Z _l = (1 + R / 1 - R) Z _g (2)

The speed of sound is determined from this:

c _l = l _l / t _l (3)

To measure the amplitude A _{0 of} the emitted ultrasound pulse 3 , a second reference cylinder, for example quartz glass cylinder 11 , is arranged on the piezoceramic 1 . The sound wave 3 strikes an interface 9 against air on this side and is almost completely reflected on this side at the interface, for example glass wall 10 .

A calibration measurement in a known liquid allows the determination of the physical properties the reference material, here the quartz glass, like acoustic impedance and speed of sound. To the Temperature dependence of the calibration constants in the Being able to compensate for measurements becomes a Integrated temperature measurement.

The in-situ density ρ _is can be determined directly from this in accordance with equation (1)

ρ _is = Z _l / c _l

and adiabatic compressibility too

κ = 1 / (Z _l c _l ) (4)

The accuracy of both values is currently 10 ^-3 .

The in-situ determination of the density was carried out in the open-cast mine in Merseburg-Ost 1 b (Germany), which is characterized by its extreme salt stratification.
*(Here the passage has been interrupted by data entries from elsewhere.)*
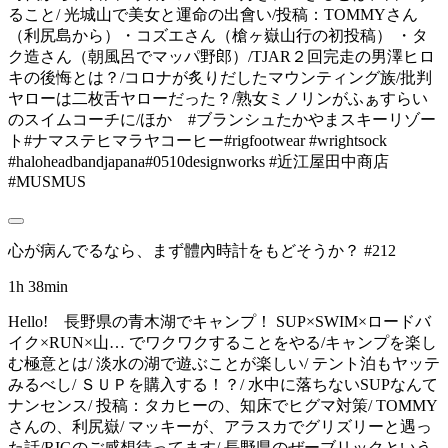
ること/ 光城山で美女と運命の出會い/投稿：TOMMYさん
（利尻島から）・コズエさん（槍ヶ嶽山行の初投稿） ・タ
ク造さん（朝風呂でマッパ野郎）/TJAR２回完走の男澤ヒロ
キの後悔とは？/コロナが炙りだしたマウンティング族/批判
ヤローは二枚舌ヤローだった？/熟女ミノリンがふぁすらい
のスイムコーチに/ほか #ブランシュたかやまスキーリゾー
ト#ナマステヒマラヤコーヒー#rigfootwear #wrightsock
#haloheadbandjapana#0510designworks #近江屋田中商店
#MUSMUS
心が病んでるなら、まず體內時計をもどそうか？ #212
1h 38min
Hello! 長野県の青木湖でキャンプ！ SUP×SWIM×ロードバ
イク×RUN×山… でワクワクすることをやる/キャンプを楽し
む極意とは/ 淡水の湖で遊ぶことが楽しい/ テント泊もヤッテ
みるべし/ ＳＵＰを購入する！？/ 水中に落ちないSUPなんて
ナンセンス/ 投稿：タカヒーの、知床でヒグマ対策/ TOMMY
さんの、利尻嶽/ マッキーが、アラスカでグリズリーと遇っ
た話/RIGのご感想待ってます/ 長野県のぜーブリックという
The ultrasound sensor was attached to a CTD probe for measuring the electrical conductivity, temperature and depth (via pressure) (manufacturer: Idronaut, Brugherio, Italy), so that the density profile can be related to the depth. This lake was chosen because of its high salinity (mainly NaCl) of 5 to 25 per mille, which means using the well-known UNESCO formula to calculate density in a known manner and calculating salinity from electrical conductivity and temperature to compare adiabatic compressibility with table values to demonstrate the functionality of the new process.

Fig. 2 shows the graphical representation of the adiabatic compressibility in this opencast lake compared to the determination from table values, calculated according to the UNESCO formula from salinity, temperature and pressure.

Fig. 3 shows the density as a function of the depth of the mining lake for three different measuring methods: (symbols) of various (three) depths water extracted samples (dark lines) determined by the ultrasonic probe of Fig 1 and (bright line) over. Calculation according to the UNESCO formula from electrical conductivity and temperature.

The profiles of the in-situ density and the adiabatic compressibility according to the representations in FIGS. 2 and 3 enable the calculation of the stability frequency, as is shown graphically in FIG. 4 as a function of depth, according to the equation

N ² = g ² (dρ _is / dp - κ. Ρ _is ) (5)

where g represents the acceleration due to gravity and p represents the the water depth increasing pressure. After this Equation, the stability frequency (the stabilizing density gradient) by direct measurement of in-situ density, pressure and adiabatic Compressibility can be determined.  

LIST OF REFERENCE NUMBERS

1

piezoceramic

2

Reference cylinder (quartz glass cylinder)

3

Ultrasonic wave

4

Liquid to be examined (water)

5

interface

6

part of

3

7

part of

3

8th

sensor

9

interface

10

glass wall

11

Reference cylinder (quartz glass cylinder)

Claims (1)

Method for acoustically determining the density, the adiabatic compressibility and the stability frequency in water by means of an ultrasonic sensor, characterized in that the speed of sound and the acoustic impedance are measured by means of the ultrasonic sensor and from this the in-situ density as a function of the water depth and the adiabatic compressibility are determined together and from this the stability frequency
N ² = g ² (dρ _is / dp - κ.ρ _is )
is calculated, where g represents the acceleration due to gravity and p the pressure increasing with the depth of the water.